Sanders Kleinfeld, director of publishing technology at O’Reilly Media, said the first step for publishers to embrace open source publishing is dispelling the notion that it only deals with software development. “It’s about book content, too,” he said.
That’s one area publishers are understandably wary of inviting the public to meddle in, but for certain titles the benefits can outweigh the risks. When it comes to complex multimedia projects — like children’s, educational, scientific and cooking titles — generating interest and even monetary pledges at the earliest stages not only can help underwrite production costs, Kleinfeld pointed out, it can also define and grow a base of customers and keep marketing resources in check.
Then there are the technological advantages. Publishers talk a great deal about digital innovation but sometimes recycle familiar ideas. Sanj Kharbanda, vice president of digital strategy at Houghton Mifflin Harcourt, spoke today about one such challenge: ceasing to approach digital as an end-format tacked onto the production process. He conceded people in the industry are “tired of hearing” about the need to change that.

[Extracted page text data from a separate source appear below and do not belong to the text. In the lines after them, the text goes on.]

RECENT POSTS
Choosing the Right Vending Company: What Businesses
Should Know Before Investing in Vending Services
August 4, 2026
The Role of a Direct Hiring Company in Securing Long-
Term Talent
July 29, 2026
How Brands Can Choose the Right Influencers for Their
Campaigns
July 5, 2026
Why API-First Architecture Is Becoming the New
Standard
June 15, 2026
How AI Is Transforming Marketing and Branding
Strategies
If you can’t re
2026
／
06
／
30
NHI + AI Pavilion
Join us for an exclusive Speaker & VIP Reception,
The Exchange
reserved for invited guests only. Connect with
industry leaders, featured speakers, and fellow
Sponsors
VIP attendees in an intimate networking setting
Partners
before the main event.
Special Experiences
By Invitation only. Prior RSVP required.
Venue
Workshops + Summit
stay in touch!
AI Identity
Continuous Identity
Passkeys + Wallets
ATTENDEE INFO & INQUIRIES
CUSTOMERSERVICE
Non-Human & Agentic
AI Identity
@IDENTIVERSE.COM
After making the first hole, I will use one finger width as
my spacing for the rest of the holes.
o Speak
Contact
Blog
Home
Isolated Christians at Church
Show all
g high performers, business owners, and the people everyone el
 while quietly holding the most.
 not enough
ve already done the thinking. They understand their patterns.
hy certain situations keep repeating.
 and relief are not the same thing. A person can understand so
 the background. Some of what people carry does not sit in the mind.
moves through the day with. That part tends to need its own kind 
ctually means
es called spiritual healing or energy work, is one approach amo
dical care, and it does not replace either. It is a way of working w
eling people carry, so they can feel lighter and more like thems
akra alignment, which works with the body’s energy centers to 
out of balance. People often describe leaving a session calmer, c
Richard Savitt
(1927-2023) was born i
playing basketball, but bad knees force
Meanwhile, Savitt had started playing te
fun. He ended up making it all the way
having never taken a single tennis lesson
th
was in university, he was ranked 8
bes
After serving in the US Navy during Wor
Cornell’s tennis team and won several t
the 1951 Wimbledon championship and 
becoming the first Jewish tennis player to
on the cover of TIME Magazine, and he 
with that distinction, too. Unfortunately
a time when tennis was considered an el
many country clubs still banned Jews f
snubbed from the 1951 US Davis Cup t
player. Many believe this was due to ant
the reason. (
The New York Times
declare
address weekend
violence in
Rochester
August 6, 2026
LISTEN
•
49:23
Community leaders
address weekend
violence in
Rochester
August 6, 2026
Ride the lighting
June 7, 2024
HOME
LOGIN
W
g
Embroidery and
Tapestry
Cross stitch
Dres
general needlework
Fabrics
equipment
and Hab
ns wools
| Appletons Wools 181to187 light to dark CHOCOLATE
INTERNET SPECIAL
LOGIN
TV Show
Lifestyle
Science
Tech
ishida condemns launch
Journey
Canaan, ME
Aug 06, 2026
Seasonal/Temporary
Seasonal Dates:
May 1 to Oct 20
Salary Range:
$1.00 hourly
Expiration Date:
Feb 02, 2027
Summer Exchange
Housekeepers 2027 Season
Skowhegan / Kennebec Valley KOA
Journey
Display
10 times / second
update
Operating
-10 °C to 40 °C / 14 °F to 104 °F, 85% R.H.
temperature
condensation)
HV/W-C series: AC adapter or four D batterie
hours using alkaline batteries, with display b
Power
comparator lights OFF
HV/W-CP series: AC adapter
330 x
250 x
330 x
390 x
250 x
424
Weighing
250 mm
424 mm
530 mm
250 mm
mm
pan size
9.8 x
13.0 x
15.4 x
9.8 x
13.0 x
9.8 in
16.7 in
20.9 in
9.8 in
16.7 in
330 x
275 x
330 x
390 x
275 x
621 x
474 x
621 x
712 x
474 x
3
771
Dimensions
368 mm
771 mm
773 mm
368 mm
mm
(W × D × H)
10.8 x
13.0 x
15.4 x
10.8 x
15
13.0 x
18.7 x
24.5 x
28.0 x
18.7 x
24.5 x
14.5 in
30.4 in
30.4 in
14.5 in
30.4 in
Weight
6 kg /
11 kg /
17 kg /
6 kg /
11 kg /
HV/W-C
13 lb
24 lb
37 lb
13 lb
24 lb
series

With an open source development model, the digital production process is constantly being refined in tandem with the content that’s produced in it. As the public helps build a publisher’s code base, the digital production standard rises across the board and at a faster rate. Open source collaboration also means publishers never have to wait for a software developer to release upgrades to support emerging production needs. What’s more, Kleinfeld pointed out, publishers don’t need to open-source everything they do, “only what furthers [their] business goals or helps the industry.”
There are some challenges and drawbacks, of course. As IDPF’s executive director Bill McCoy pointed out (in a bit of an understatement), generating new strings of code every few weeks makes scheduling difficult. And in perhaps an even more uncomfortable transition, publishers working in an open source model “don’t necessarily have the creation of a single product in sight.”
But as publishers strive to connect more with readers and content creators and seek to become more agile in their move toward digital, those pain points could transform into strategic advantages.